BOLIVIA, 6 DECEMBER 2009. Evo Morales, incumbent presidential candidate for Movimiento al Socialismo (Movement towards Socialism, MAS), has been returned as President of Bolivia with a landslide 62% of the vote. MAS also won 25 out of 36 seats in the Bolivian Senate, gaining the two-thirds majority necessary for approving constitutional changes, key legislation, and judicial appointments.
This victory will enable MAS to continue the programme of revolutionary change started when Morales, Bolivia’s first indigenous president, came to power in December 2005.
The MAS government has renationalised Bolivia’s hydrocarbon wealth, ensuring state control over its exploitation. Over the last 5 years this has generated an extra $5 billion of state revenue, which is being invested in state-owned production and infrastructure, health and education for the benefit of Bolivia’s poor majority.

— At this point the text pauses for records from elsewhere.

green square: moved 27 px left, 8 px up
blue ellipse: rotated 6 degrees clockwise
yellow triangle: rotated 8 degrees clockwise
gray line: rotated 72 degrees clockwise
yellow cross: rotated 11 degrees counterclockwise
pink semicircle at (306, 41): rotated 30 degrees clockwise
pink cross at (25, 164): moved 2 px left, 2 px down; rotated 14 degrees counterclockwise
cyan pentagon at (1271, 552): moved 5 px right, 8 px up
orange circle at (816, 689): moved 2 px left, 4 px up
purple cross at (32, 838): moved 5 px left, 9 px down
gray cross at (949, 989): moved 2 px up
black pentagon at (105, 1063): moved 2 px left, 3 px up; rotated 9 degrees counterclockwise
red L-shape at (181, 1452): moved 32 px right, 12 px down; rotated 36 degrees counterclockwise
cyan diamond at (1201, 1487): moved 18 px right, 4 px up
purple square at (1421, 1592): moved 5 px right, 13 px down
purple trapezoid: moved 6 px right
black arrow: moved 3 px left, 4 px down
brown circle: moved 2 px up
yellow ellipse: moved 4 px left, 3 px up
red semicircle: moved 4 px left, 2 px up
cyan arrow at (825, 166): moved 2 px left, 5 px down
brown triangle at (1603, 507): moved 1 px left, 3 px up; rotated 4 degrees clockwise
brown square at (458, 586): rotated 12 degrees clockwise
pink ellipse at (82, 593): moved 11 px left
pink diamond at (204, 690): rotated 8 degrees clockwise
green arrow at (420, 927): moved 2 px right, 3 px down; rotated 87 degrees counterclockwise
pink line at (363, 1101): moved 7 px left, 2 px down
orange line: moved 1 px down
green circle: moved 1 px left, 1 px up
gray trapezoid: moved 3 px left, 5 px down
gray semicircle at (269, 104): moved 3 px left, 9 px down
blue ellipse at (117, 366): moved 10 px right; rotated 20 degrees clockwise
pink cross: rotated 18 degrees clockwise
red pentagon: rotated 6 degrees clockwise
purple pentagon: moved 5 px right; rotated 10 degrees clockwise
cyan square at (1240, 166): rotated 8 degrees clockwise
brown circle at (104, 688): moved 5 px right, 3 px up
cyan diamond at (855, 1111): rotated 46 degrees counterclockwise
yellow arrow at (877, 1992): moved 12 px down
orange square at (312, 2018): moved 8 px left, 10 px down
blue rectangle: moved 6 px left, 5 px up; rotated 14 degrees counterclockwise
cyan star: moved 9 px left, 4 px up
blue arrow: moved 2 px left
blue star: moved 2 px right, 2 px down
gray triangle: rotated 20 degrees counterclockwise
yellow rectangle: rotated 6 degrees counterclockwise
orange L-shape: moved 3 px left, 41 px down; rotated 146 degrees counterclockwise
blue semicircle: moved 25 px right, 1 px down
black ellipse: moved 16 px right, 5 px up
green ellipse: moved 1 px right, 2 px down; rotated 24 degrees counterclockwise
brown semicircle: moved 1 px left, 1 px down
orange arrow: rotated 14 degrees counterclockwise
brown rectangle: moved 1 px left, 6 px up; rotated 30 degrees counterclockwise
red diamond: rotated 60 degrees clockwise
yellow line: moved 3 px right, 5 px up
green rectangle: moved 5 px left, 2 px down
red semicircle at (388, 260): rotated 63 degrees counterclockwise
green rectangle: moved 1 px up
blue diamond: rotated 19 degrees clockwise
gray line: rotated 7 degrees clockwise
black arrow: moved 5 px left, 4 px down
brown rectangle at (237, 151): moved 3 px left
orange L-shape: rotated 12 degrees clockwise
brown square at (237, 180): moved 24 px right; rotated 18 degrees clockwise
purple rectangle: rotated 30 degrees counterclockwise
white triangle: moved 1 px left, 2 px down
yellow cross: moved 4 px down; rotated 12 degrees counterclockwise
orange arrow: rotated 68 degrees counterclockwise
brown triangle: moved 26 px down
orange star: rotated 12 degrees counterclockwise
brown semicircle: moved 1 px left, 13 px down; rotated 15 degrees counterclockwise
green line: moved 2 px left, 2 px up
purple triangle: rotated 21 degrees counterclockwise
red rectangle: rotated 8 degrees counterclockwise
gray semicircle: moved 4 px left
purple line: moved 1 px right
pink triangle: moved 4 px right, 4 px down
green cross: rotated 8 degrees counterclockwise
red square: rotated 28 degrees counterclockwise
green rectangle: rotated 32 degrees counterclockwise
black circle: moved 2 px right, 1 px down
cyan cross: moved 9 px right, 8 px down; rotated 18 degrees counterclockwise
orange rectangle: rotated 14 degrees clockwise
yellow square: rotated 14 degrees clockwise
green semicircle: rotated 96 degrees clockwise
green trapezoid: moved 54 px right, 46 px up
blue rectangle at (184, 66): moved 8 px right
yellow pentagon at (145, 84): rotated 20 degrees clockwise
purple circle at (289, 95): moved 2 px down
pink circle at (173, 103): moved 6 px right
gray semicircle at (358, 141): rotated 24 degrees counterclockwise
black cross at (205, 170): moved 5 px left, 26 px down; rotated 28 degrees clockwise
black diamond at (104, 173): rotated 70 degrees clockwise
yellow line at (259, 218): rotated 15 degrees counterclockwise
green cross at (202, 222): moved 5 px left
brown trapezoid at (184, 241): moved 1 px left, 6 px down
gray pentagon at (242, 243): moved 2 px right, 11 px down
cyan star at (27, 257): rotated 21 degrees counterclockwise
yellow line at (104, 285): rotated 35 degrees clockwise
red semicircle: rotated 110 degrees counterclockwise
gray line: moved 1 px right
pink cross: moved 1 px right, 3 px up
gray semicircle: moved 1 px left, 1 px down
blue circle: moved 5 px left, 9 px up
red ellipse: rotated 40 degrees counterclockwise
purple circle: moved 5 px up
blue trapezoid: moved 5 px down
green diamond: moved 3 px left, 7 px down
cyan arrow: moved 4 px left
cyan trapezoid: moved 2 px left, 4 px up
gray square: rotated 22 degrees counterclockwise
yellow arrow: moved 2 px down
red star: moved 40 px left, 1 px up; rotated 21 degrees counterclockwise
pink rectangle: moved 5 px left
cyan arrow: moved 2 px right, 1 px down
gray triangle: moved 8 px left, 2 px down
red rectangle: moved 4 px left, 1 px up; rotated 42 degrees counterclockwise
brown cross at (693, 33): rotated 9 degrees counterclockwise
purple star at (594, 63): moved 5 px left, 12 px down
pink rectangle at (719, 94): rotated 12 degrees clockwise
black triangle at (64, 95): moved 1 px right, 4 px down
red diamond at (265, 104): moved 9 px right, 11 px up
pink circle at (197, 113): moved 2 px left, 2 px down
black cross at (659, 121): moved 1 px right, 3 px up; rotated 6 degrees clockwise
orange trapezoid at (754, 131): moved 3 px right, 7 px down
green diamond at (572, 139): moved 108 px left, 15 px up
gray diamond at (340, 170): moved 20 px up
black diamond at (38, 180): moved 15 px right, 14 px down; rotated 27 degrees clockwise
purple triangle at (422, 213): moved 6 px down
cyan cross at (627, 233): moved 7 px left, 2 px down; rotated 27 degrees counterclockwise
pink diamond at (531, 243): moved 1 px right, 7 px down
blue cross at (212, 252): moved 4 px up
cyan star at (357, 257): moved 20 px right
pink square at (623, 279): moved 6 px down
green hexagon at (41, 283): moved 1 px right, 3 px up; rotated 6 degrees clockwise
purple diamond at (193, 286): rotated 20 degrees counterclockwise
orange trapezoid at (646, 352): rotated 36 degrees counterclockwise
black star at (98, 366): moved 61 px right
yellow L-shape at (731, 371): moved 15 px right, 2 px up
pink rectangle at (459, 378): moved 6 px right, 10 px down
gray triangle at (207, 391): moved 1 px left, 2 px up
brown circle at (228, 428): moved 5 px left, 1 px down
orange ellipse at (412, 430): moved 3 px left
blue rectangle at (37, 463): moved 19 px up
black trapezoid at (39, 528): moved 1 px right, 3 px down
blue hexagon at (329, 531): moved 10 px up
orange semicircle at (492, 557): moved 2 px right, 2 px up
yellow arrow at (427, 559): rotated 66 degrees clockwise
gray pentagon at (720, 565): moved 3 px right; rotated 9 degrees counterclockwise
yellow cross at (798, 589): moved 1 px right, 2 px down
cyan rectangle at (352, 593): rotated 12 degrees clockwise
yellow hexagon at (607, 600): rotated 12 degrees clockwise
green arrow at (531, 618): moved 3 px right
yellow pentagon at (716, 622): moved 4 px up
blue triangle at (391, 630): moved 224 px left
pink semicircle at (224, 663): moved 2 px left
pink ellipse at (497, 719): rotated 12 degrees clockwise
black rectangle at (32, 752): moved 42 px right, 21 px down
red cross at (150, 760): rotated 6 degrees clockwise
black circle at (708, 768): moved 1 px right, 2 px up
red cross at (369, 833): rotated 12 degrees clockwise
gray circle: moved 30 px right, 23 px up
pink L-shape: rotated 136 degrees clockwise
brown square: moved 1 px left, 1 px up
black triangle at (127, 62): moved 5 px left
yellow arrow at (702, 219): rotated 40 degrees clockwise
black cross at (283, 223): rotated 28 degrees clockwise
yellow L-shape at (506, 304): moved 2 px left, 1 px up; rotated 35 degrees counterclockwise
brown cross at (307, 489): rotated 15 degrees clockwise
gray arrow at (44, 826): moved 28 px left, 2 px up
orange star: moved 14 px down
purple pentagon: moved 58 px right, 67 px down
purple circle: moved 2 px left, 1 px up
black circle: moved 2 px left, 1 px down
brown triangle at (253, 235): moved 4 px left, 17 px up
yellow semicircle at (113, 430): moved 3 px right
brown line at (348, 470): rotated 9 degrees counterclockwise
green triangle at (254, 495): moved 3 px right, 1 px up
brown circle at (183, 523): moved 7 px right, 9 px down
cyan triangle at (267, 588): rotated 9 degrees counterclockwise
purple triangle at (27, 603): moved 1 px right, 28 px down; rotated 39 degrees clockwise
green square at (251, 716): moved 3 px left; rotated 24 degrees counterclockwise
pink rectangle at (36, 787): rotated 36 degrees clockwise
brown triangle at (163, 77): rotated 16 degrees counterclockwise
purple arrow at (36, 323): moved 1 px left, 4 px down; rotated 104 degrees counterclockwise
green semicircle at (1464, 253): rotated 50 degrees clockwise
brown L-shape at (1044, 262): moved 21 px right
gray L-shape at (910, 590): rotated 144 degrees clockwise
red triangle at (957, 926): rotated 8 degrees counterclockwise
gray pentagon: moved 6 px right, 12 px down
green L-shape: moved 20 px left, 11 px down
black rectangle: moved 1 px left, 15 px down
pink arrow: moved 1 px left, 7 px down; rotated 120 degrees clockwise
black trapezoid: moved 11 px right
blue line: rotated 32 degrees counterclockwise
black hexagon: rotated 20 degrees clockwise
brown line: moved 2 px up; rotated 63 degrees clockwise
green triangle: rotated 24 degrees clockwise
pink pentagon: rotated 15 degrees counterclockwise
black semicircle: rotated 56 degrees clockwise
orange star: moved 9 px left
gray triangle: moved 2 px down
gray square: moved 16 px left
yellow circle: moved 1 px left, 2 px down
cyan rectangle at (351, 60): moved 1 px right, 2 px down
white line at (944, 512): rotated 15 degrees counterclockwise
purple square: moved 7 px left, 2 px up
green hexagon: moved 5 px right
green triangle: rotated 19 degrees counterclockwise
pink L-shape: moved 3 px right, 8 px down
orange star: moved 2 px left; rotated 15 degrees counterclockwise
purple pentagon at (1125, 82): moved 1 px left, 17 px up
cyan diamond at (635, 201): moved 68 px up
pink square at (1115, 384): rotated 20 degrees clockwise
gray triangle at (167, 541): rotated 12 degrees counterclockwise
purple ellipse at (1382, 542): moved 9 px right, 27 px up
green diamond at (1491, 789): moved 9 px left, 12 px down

The first 5 years of MAS government have seen:
- The eradication of illiteracy, with 824,000 people being taught the basics of reading and writing using the Cuban ´Ýes I Can´ teaching programme. This Project is now being extended to teach higher literacy and numeracy skills to those who need them;
- A rapid expansion of basic services to previously deprived rural areas. Electricity, sewerage, water, telephone and information technology are now written into the constitution as basic rights;
- Peasant communities receive 1,400 free tractors, and $237 million spent on 2,810 public works, sanitation, and drinking water projects;
- A new land reform, redistributing 26 million hectares of unproductive land to 98,454 families, and imposing a maximum of 5,000 hectares for private ownership of land;
- The proportion of the population in extreme poverty fall from 37.8% to 31.8%;
- The construction of 1,540 educational institutions – schools, colleges, and universities;
- 545 new health centres – in 2005 there were only 434 in the country.
The success of the Morales government represents a further defeat for the Bolivian ruling class, who, under previous governments, sold Bolivia’s resources to enrich themselves. Manfred Reyes, a former prefect of Cochabamba province whom the masses drove out of Cochabamba two years ago for advocating separation from Bolivia, won only 23% of the presidential vote, and left immediately for Miami to evade corruption charges.
The Revolutionary communist Group celebrates this latest election result as a further defeat for imperialism and a victory for Bolivia’s workers, campesinos and indigenous majority.